> [Problem]
Return only the lines below starting at the line containing "10年ローンのメリット" and ending at the line containing "BEBEK OYUNCAKLARI", both included, exactly as they are and with no pictures.

> [Records]
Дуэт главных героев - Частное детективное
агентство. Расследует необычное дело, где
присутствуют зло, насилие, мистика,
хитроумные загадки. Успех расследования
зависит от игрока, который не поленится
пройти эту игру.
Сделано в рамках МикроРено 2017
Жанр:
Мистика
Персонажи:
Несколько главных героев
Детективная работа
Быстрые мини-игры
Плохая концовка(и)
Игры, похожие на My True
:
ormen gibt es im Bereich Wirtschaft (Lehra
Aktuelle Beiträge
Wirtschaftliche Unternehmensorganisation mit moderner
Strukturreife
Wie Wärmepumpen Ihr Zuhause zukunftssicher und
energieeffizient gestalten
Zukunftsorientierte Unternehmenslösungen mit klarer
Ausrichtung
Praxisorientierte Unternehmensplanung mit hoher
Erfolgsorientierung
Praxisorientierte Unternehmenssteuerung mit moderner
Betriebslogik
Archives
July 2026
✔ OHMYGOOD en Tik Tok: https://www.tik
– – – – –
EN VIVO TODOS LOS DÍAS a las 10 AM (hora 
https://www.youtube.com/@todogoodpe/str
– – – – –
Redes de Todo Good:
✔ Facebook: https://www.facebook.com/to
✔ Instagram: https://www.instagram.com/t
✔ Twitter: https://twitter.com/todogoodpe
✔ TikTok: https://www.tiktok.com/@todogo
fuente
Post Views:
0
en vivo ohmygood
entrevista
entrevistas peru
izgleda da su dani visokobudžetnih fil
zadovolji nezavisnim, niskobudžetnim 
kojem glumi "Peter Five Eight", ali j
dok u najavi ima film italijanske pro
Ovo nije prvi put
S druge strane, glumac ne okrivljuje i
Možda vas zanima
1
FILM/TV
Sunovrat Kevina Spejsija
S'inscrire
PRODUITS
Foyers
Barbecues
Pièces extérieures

--

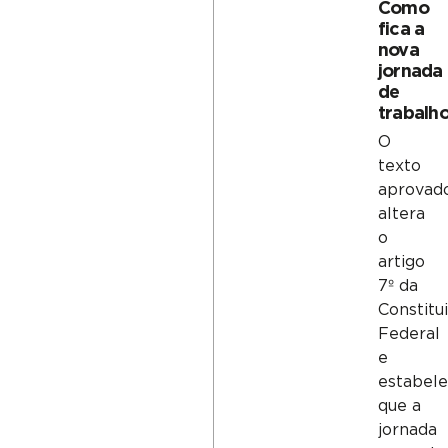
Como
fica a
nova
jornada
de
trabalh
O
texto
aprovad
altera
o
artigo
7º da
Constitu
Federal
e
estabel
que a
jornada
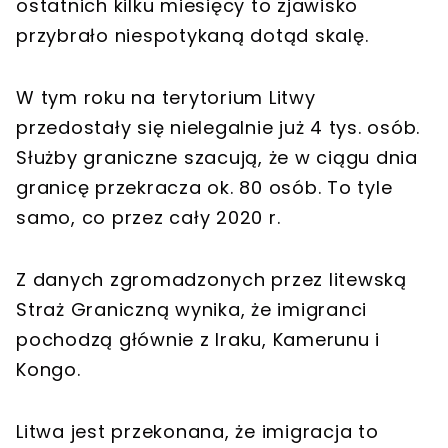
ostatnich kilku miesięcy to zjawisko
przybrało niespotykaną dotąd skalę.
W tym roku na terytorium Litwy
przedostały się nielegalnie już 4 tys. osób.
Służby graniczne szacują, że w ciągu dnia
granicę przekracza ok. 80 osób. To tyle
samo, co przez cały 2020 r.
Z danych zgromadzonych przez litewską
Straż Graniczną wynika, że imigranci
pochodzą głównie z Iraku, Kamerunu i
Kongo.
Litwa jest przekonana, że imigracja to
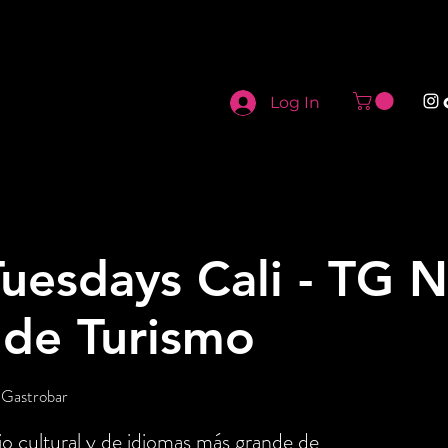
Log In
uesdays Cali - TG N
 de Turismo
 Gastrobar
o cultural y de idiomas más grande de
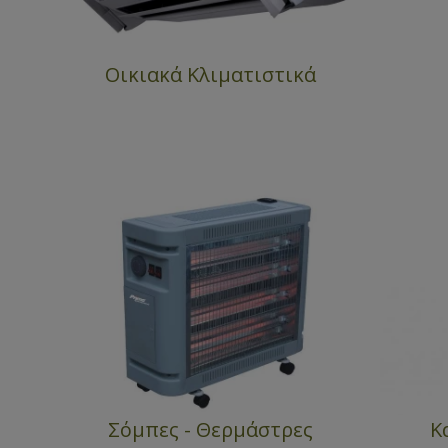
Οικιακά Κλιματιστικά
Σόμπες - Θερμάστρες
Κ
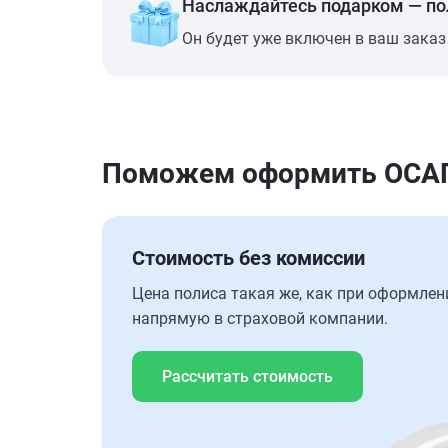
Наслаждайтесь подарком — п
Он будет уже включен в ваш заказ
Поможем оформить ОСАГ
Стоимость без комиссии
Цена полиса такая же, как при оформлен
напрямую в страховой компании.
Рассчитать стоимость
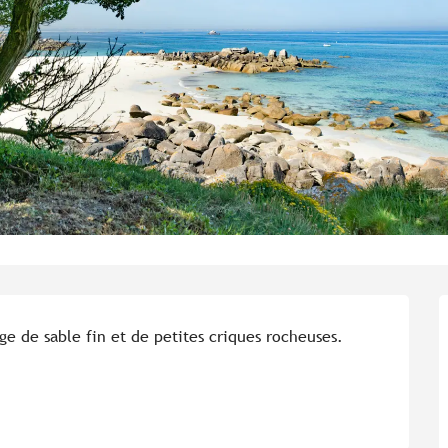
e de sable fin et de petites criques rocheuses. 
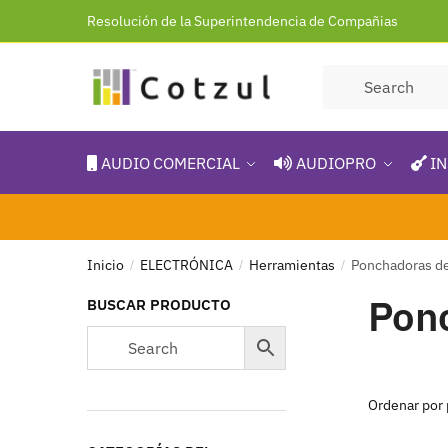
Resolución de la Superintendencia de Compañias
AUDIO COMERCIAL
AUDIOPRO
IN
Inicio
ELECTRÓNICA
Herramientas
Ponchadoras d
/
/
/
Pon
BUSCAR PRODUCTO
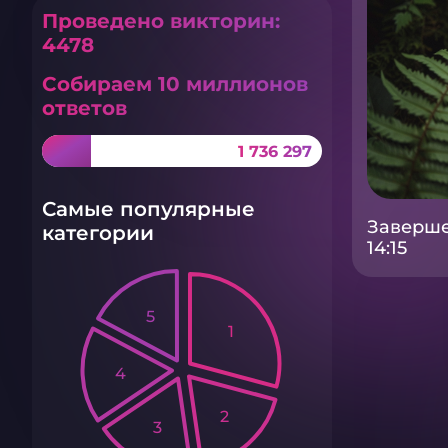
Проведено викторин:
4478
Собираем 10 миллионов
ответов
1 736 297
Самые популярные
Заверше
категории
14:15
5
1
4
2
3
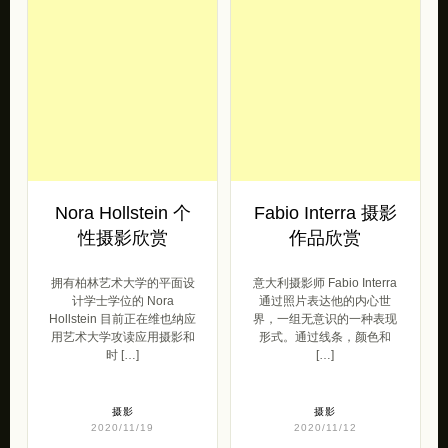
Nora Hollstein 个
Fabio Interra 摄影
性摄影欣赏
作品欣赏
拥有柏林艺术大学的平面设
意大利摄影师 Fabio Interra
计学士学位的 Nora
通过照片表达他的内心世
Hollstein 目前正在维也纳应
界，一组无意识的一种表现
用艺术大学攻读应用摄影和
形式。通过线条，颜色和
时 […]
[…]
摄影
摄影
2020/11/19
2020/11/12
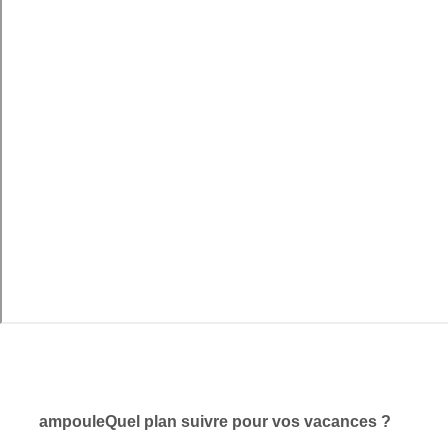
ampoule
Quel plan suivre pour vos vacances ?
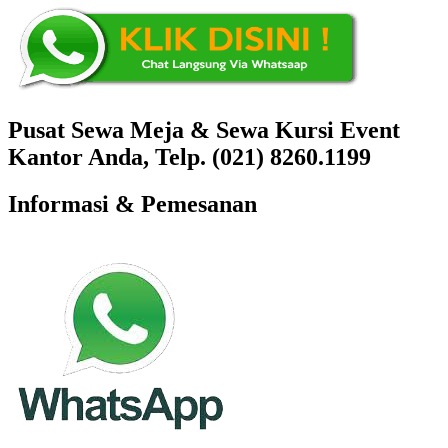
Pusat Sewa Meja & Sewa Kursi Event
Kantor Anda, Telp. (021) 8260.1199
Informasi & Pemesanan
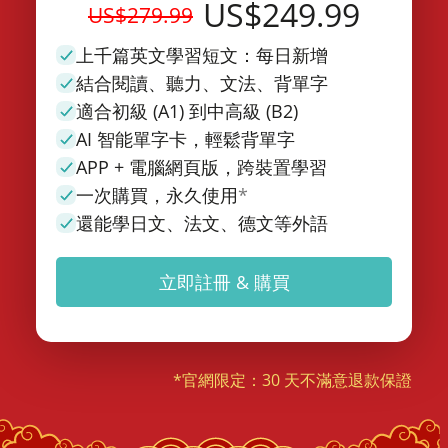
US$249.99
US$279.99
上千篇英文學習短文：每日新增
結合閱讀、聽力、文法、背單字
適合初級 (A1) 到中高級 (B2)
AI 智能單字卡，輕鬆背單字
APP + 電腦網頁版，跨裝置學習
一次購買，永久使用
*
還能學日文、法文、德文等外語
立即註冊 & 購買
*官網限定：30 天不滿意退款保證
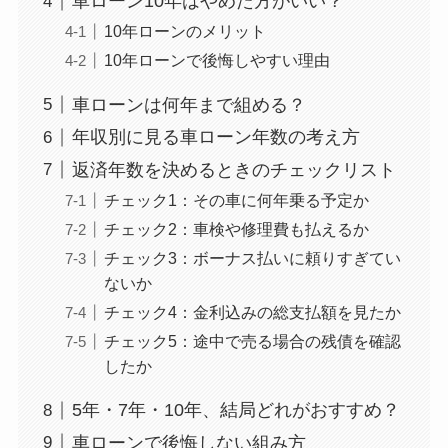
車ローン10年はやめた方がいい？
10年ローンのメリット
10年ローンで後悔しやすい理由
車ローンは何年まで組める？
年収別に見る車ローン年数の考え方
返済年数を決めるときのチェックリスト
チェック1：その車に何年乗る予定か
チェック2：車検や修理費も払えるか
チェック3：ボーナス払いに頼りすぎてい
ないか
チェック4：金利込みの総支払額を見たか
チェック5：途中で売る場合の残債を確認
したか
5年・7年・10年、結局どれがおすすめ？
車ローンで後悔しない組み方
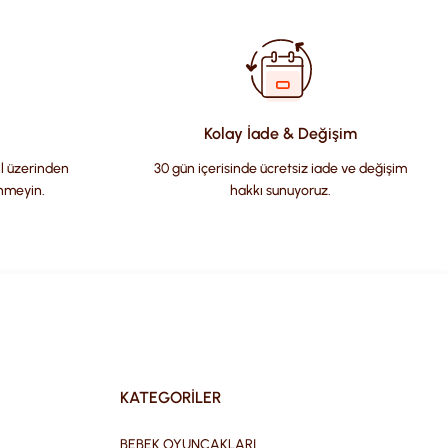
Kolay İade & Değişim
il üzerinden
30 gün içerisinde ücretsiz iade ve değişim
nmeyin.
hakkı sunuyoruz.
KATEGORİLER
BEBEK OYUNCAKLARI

> [Solution below]
10年ローンのメリット
10年ローンで後悔しやすい理由
車ローンは何年まで組める？
年収別に見る車ローン年数の考え方
返済年数を決めるときのチェックリスト
チェック1：その車に何年乗る予定か
チェック2：車検や修理費も払えるか
チェック3：ボーナス払いに頼りすぎてい
ないか
チェック4：金利込みの総支払額を見たか
チェック5：途中で売る場合の残債を確認
したか
5年・7年・10年、結局どれがおすすめ？
車ローンで後悔しない組み方
Kolay İade & Değişim
il üzerinden
30 gün içerisinde ücretsiz iade ve değişim
nmeyin.
hakkı sunuyoruz.
KATEGORİLER
BEBEK OYUNCAKLARI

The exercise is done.